* **Page-level text extractions**
-------
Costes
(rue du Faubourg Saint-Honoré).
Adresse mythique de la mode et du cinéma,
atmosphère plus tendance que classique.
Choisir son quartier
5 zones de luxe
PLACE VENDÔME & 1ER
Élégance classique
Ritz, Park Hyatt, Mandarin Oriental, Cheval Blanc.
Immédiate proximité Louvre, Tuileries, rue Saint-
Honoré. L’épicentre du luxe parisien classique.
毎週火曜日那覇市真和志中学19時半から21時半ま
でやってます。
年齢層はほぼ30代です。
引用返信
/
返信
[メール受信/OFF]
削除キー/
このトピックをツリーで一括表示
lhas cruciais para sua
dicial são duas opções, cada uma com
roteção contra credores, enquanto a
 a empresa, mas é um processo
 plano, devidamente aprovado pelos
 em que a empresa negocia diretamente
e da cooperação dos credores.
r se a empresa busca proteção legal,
-------
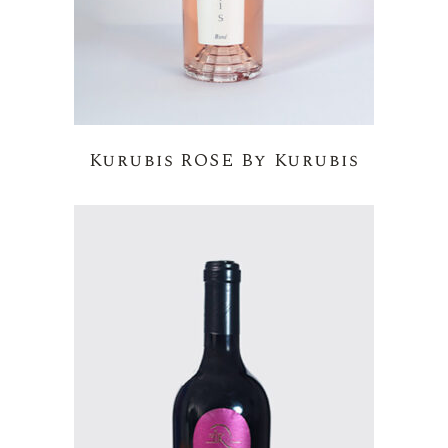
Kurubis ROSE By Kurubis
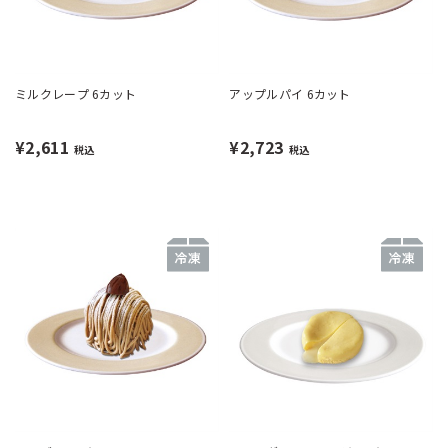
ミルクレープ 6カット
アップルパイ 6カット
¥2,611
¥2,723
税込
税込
-------
* **Activity**
In the data above, which lines have "empresa"? Report each of them.

* **Result for this exercise**
 a empresa, mas é um processo
 em que a empresa negocia diretamente
r se a empresa busca proteção legal,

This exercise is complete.